Maggie’s has 24 centres across the UK and three abroad, with one of the most recent opening in in the grounds of The Royal Marsden hospital in Surrey. Our aim is to have a Maggie’s in the grounds of every major UK NHS cancer centre and there are 60 in total. Currently, almost half have no dedicated cancer support provision and we seek to fill the gaps where populations are underserved.
Maggie’s centres complement NHS medical care by providing the non-clinical support, without which, can leave people feeling lost, confused and desperate. Maggie’s offers free, personalised, support to help people see beyond their diagnosis, feel less overwhelmed, manage their stress, get the best out of their treatment and deal with the consequences of cancer. Exhausting treatment and difficult emotions not only affect the person with cancer but also their loved ones, so we offer tailored support to family and friends.
For more information on Maggie’s visit: Maggies.org
Momentum Children’s Charity
Being told your child has cancer or another life-challenging condition is completely devastating, and day-to-day life is turned upside down. Momentum Children’s Charity is here to make sure no family has to cope with this news alone. Momentum supports families across Southwest London, Surrey and West Sussex working in partnership with Kingston Hospital, Epsom Hospital, St Peter’s Hospital in Chertsey, East Surrey Hospital, St George’s Hospital in Tooting and Royal Surrey County Hospital. These hospitals refer families to the charity following a child’s diagnosis. Through their Family Support Workers, they work closely with each family to understand their needs. They offer uniquely tailored support.

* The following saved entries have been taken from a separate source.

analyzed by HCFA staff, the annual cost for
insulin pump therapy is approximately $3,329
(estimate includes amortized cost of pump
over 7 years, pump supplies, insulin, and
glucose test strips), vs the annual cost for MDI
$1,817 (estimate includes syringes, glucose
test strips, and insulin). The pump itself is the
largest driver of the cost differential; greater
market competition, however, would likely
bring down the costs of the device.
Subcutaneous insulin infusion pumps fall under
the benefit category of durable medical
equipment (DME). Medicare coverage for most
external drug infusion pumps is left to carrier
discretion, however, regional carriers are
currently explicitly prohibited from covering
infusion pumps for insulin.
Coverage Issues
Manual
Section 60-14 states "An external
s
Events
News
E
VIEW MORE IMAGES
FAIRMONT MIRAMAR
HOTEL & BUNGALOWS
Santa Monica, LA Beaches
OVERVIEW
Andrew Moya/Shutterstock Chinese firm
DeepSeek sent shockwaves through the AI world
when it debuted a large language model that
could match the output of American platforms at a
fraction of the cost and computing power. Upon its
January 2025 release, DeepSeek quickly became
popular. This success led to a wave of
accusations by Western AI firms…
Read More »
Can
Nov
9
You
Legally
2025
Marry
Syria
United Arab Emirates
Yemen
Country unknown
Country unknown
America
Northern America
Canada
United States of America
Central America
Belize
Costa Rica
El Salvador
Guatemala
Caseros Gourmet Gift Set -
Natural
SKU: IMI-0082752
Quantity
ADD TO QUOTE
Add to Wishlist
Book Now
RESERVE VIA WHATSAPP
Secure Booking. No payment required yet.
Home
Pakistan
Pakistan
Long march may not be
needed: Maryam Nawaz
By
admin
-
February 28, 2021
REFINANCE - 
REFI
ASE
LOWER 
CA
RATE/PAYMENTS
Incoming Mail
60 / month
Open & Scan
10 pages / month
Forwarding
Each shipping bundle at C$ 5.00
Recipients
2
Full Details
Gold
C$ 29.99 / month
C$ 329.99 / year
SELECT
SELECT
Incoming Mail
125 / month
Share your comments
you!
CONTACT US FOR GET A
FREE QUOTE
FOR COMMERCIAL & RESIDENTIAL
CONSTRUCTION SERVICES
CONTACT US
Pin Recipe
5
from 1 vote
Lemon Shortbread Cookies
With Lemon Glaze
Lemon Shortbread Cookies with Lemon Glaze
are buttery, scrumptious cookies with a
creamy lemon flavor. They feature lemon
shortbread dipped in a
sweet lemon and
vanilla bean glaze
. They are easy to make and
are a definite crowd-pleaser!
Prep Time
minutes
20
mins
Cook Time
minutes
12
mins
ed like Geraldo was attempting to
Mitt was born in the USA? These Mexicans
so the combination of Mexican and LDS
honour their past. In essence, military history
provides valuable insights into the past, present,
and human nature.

The support Momentum offers ranges from counselling to play, art and music therapy and help children to express their feelings about their illness – both at home and on the hospital ward. Every family is given a Family Support Worker who’ll stand should-to-shoulder with them. Often help is offered to every member, from the diagnosed child, to parents, grandparents and siblings. Family Support Workers might sit and listen to the fears and worries of a parent, connect family members with peer support groups or even to help arrange educational support.
At any one time Momentum supports over 250 families whose child is in active treatment and a further 100 bereaved families, and they are there whatever the outcome, for as long as they are needed.
Visit www.momentumcharity.org or follow them on Facebook, Instagram or Twitter.
Macmillan Cancer Support
Cancer can also have a huge impact on your finances, as well as your health. In South London, Macmillan Cancer Support funds two teams of specialist welfare benefits advisors that can offer expert financial and debt guidance to people living with cancer, including family and carers. The Macmillan Welfare Benefits Advice Service is run in partnership with Citizens Advice Wandsworth.
One in two people with cancer in London (53%) are severely financially impacted as recent research from Macmillan Cancer Support, revealing the devastating impact of a cancer diagnosis Resources such as the Macmillan Welfare Benefits Advice Service are proving more essential than ever, as some patients find themselves struggling financially while also dealing with the physical and emotional impact of the disease.
Rodrigo Fenick Figueroa, Macmillan Benefits CaseWorker at Citizens Advice Wandsworth explained how his team helps South Londoners living with cancer:
“Cancer patients are entitled to this welfare support, but they often tell us that the application process can feel like having to jump one hurdle after another. That it’s as if they’re fighting a losing battle, which can cause a good deal of unnecessary additional stress. We’re here to help people navigate that process!”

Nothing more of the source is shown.